Norway: “uncovering and countering hybrid threats in the cyber domain”

A decade ago, a new long-term plan for the Norwegian Armed Forces emphasised that “attacks in the digital space, also called ‘cyberspace’, is one of the fastest growing threats of our time” (Forsvarsdepartementet Citation2012, p. 11). The plan's primary focus is preventive. It aims at strengthening resilience and robustness, but stresses that

military operations in the digital space have both protective, intelligence and offensive objectives. This has become an additional dimension in military operations and thus a new warfare area where both the ability of defensive and offensive operations can be crucial in future conflicts. (Forsvarsdepartementet Citation2012)

However, the relationship between protective, intelligence and offensive objectives is not specified further in the document.

In 2014, the Norwegian Ministry of Defence created a set of internal guidelines for information security and the conduct of cyber operations in the defence (Forsvarsdepartementet Citation2014). The guideline stresses that armed forces shall have the capacity for offensive cyber operations, which i.a. helps us to protect ourselves from outside attacks” (Forsvarsdepartementet Citation2014, p. 13) and it elaborates on the legal framework for conducting intelligence and offensive cyber operations. It mentions that a cyber attack can trigger the right to self-defence in accordance with international law, but underlines that the threshold is high. More importantly, it moves on to say that “if the attack is not severe enough to trigger the right of self-defense, the affected state will still be able to implement other countermeasures that do not involve the use of force” (Forsvarsdepartementet Citation2014, p. 14). Yet, it does not elaborate on the practical questions of when, how or what concerning these other countermeasures.

In 2016, Norway presented a new long-term plan for the defence (Forsvarsdepartementet Citation2016). It underlines the need to strengthen the ability to detect cyber attacks and implement further countermeasures (Forsvarsdepartementet Citation2016, p .19). Looking at counter measures, the 2016 long-term defence plan is silent in terms of offensive cyber capabilities. It only mentions that the intelligence service must be able to collect intelligence within the cyber domain (Forsvarsdepartementet Citation2016, p. 24). The importance of the intelligence and the military in securing cyberspace has been stressed in Norway for a decade, but it has been less outspoken than in the Netherlands and France, particularly when it comes to the development of offensive cyber capabilities.

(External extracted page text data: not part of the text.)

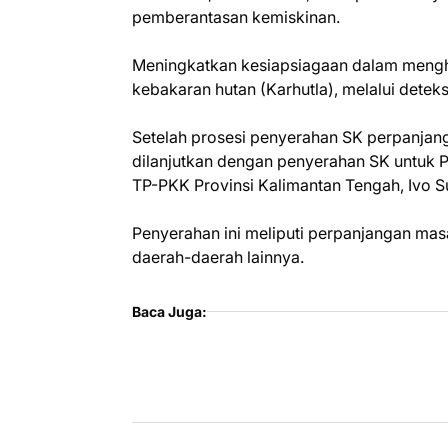
pemberantasan kemiskinan.
Meningkatkan kesiapsiagaan dalam mengha
kebakaran hutan (Karhutla), melalui deteksi
Setelah prosesi penyerahan SK perpanjanga
dilanjutkan dengan penyerahan SK untuk 
TP-PKK Provinsi Kalimantan Tengah, Ivo S
Penyerahan ini meliputi perpanjangan mas
daerah-daerah lainnya.
Baca Juga: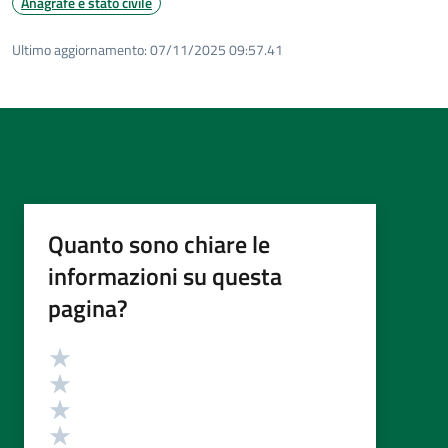
Anagrafe e stato civile
Ultimo aggiornamento:
07/11/2025 09:57.41
Quanto sono chiare le
informazioni su questa
pagina?
Valutazione
Valuta 5 stelle su 5
Valuta 4 stelle su 5
Valuta 3 stelle su 5
Valuta 2 stelle su 5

Leading up to the presentation of the new long-term defence plan in 2020, the Norwegian Chief of Defence, in October 2019, presented his military advice and recommendations for the plan (Forsvaret Citation2019). The Chief of Defence emphasises the need to “further develop the ability to plan and execute cyber operations for effect, situational understanding and protection” (Forsvaret Citation2019, p. 30). The Chief of Defence did not specify whether this involves deploying counter cyber operations to defend against cyber hostilities short of war. However, the Norwegian Ministry of Defence (Forsvarsdepartementet Citation2019) has stated the following to the author

The Ministry of Defense will further develop and strengthen the ability to conduct military operations in the cyber domain, based on current responsibilities and organization. This comprises undertaking offensive and defensive actions at several levels, including uncovering and countering hybrid threats in the cyber domain.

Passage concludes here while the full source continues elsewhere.